Presentation on theme: "Chapter 9, Section 2. Groundwater Water that collects in the pores and empty spaces of soil and rocks. Estimated that 14% of freshwater is groundwater."— Presentation transcript:
Chapter 9, Section 2
Groundwater Water that collects in the pores and empty spaces of soil and rocks. Estimated that 14% of freshwater is groundwater. 30x more than that contained in all lakes and rivers.

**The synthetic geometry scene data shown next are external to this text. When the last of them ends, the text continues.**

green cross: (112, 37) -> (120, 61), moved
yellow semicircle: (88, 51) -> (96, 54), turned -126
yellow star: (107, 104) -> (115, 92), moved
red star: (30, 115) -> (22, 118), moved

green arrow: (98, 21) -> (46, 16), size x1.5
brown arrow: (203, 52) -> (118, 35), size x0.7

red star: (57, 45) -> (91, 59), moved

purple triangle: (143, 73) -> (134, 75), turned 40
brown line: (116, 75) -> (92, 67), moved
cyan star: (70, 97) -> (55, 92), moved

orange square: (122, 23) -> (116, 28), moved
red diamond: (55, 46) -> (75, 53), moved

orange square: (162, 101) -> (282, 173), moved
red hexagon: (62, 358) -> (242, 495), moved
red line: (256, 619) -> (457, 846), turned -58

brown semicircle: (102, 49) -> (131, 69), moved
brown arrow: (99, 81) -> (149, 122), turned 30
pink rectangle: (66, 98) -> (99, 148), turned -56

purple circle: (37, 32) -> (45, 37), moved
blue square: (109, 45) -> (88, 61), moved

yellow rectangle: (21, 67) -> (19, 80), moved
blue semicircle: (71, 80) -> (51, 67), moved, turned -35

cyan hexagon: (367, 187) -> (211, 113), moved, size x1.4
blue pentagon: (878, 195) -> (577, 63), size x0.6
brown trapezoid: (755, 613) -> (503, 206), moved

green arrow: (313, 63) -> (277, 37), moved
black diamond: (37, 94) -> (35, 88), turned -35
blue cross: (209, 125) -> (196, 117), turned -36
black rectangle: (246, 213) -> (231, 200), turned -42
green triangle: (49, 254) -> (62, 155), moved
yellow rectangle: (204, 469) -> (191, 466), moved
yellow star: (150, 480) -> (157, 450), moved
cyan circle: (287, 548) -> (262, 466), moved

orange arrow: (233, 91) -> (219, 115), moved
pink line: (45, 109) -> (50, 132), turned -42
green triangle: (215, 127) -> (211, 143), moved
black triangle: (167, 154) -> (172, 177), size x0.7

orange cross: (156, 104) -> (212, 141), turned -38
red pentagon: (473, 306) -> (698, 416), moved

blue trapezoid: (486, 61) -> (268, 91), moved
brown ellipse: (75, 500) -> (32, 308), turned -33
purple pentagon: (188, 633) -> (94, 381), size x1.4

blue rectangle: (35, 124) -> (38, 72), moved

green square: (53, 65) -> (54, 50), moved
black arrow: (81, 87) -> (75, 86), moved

Permeability Permeable Pores in rocks and soil are connected. Water can flow through the rock and soil. Impermeable Pores are few in number or not well connected. Groundwater cannot flow through the rock or soil.
Groundwater Movement Groundwater will sink into the Earths crust until it reaches an impermeable layer. At this point, the water begins to fill up the pores in the rock.
Groundwater Movement Zone of Saturation Area where all the pores are filled with water. Water Table The upper surface of the zone of saturation. Aquifer A permeable layer of rock that lets water flow freely.
Wells A well must extend into the zone of saturation to reach water. A pump brings water to the surface. If the water table drops below the depth of the well, the well will go dry. This can occur during droughts or if water is removed from the well at a quicker pace than it can be replaced. If the pore spaces in a larger area remain dry over an extended period of time, the land will sink.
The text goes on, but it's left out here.